• [Brief] Write out the data again exactly, skipping every picture.

........

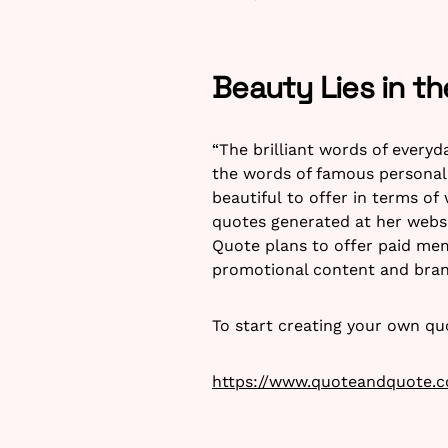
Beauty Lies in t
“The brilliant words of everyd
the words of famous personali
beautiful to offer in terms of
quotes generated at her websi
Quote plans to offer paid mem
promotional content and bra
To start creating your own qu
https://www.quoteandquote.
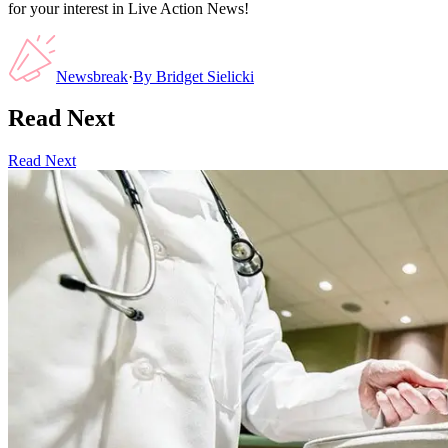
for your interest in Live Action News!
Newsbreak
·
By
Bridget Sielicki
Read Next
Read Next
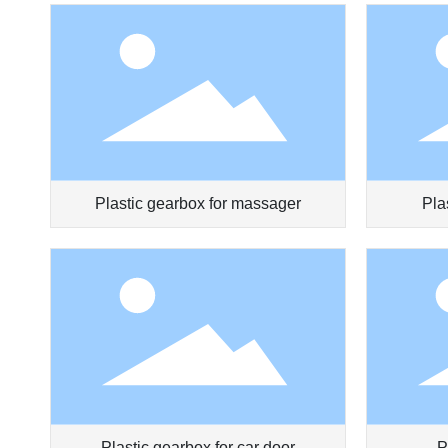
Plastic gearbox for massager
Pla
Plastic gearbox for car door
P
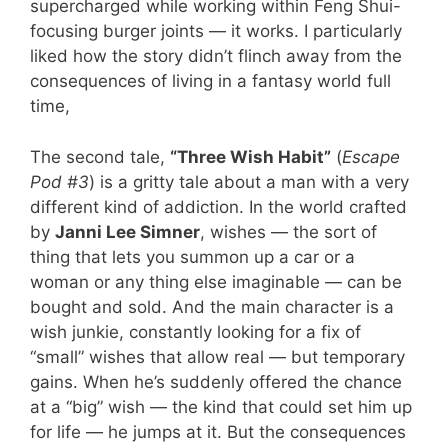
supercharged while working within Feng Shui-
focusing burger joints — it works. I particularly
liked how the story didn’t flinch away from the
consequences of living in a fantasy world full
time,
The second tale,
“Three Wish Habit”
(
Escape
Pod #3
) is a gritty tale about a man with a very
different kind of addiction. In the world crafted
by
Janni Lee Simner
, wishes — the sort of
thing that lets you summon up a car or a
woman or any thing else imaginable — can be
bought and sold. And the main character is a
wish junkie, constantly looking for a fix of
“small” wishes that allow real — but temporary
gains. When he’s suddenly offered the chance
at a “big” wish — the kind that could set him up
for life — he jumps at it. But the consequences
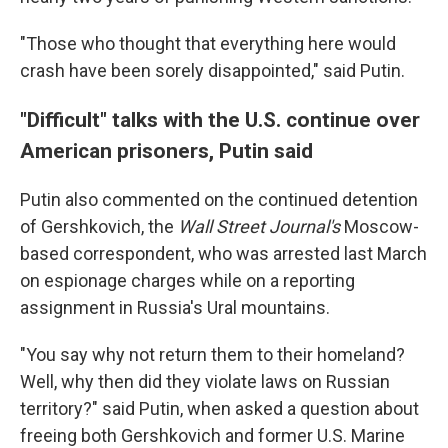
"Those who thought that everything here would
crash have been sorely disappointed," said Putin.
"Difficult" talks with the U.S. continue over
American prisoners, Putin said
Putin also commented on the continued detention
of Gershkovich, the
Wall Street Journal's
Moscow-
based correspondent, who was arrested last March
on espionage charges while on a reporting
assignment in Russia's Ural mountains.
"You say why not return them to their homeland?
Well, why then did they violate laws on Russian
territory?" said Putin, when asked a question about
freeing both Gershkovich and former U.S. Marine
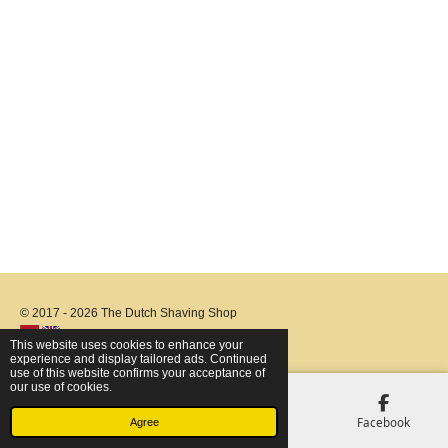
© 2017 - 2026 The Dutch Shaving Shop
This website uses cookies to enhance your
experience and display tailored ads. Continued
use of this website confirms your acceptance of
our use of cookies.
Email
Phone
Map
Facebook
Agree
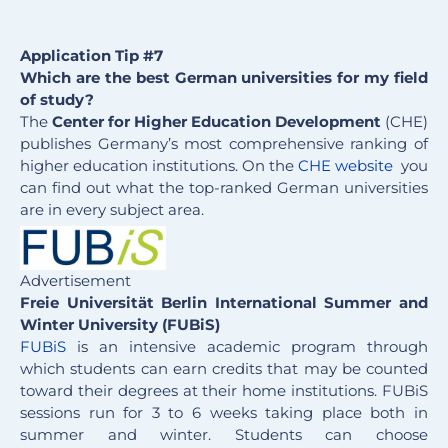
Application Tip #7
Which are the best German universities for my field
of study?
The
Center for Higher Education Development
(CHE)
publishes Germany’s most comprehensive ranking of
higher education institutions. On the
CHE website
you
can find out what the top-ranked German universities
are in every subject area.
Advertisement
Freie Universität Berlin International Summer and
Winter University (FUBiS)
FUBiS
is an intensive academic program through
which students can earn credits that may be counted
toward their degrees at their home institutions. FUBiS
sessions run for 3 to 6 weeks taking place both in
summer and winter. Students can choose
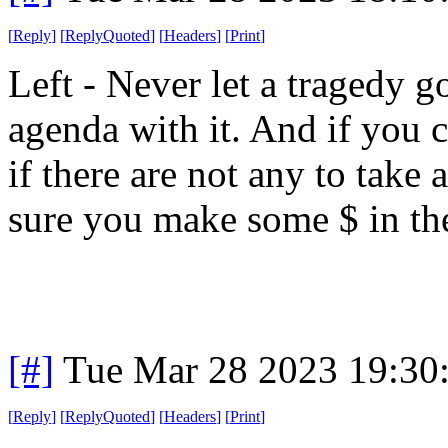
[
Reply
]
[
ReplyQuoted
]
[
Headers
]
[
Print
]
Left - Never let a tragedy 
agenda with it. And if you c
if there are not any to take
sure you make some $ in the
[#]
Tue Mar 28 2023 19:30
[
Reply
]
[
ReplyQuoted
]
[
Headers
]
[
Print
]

........

• [Response to this exercise]
Beauty Lies in t
“The brilliant words of everyd
the words of famous personali
beautiful to offer in terms of
quotes generated at her websi
Quote plans to offer paid mem
promotional content and bra
To start creating your own qu
https://www.quoteandquote.
for your interest in Live Action News!
Newsbreak
·
By
Bridget Sielicki
Read Next
Read Next
Plastic gearbox for massager
Pla
Plastic gearbox for car door
P
supercharged while working within Feng Shui-
focusing burger joints — it works. I particularly
liked how the story didn’t flinch away from the
consequences of living in a fantasy world full
time,
The second tale,
“Three Wish Habit”
(
Escape
Pod #3
) is a gritty tale about a man with a very
different kind of addiction. In the world crafted
by
Janni Lee Simner
, wishes — the sort of
thing that lets you summon up a car or a
woman or any thing else imaginable — can be
bought and sold. And the main character is a
wish junkie, constantly looking for a fix of
“small” wishes that allow real — but temporary
gains. When he’s suddenly offered the chance
at a “big” wish — the kind that could set him up
for life — he jumps at it. But the consequences
"Those who thought that everything here would
crash have been sorely disappointed," said Putin.
"Difficult" talks with the U.S. continue over
American prisoners, Putin said
Putin also commented on the continued detention
of Gershkovich, the
Wall Street Journal's
Moscow-
based correspondent, who was arrested last March
on espionage charges while on a reporting
assignment in Russia's Ural mountains.
"You say why not return them to their homeland?
Well, why then did they violate laws on Russian
territory?" said Putin, when asked a question about
freeing both Gershkovich and former U.S. Marine
© 2017 - 2026 The Dutch Shaving Shop
This website uses cookies to enhance your
experience and display tailored ads. Continued
use of this website confirms your acceptance of
our use of cookies.
Email
Phone
Map
Facebook
Agree
Application Tip #7
Which are the best German universities for my field
of study?
The
Center for Higher Education Development
(CHE)
publishes Germany’s most comprehensive ranking of
higher education institutions. On the
CHE website
you
can find out what the top-ranked German universities
are in every subject area.
Advertisement
Freie Universität Berlin International Summer and
Winter University (FUBiS)
FUBiS
is an intensive academic program through
which students can earn credits that may be counted
toward their degrees at their home institutions. FUBiS
sessions run for 3 to 6 weeks taking place both in
summer and winter. Students can choose
[
Reply
]
[
ReplyQuoted
]
[
Headers
]
[
Print
]
Left - Never let a tragedy 
agenda with it. And if you c
if there are not any to take
sure you make some $ in the
[#]
Tue Mar 28 2023 19:30
[
Reply
]
[
ReplyQuoted
]
[
Headers
]
[
Print
]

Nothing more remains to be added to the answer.